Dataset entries
━━━━━━━━━━

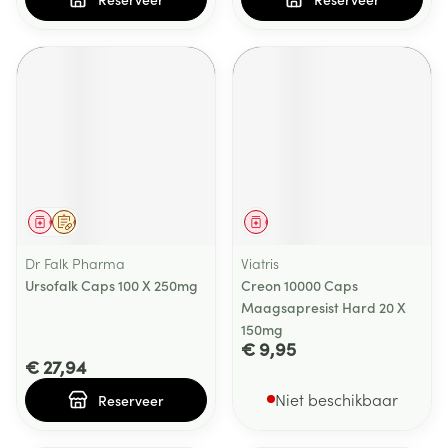
Geneesmiddel
Op voorschrift
Geneesmiddel
Dr Falk Pharma
Viatris
Ursofalk Caps 100 X 250mg
Creon 10000 Caps
Maagsapresist Hard 20 X
150mg
€ 9,95
€ 27,94
Niet beschikbaar
Reserveer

━━━━━━━━━━

What to work on: Write down exactly the line with "Maagsapresist Hard 20 X", then each line after it through the end of the data.

Output below:
Maagsapresist Hard 20 X
150mg
€ 9,95
€ 27,94
Niet beschikbaar
Reserveer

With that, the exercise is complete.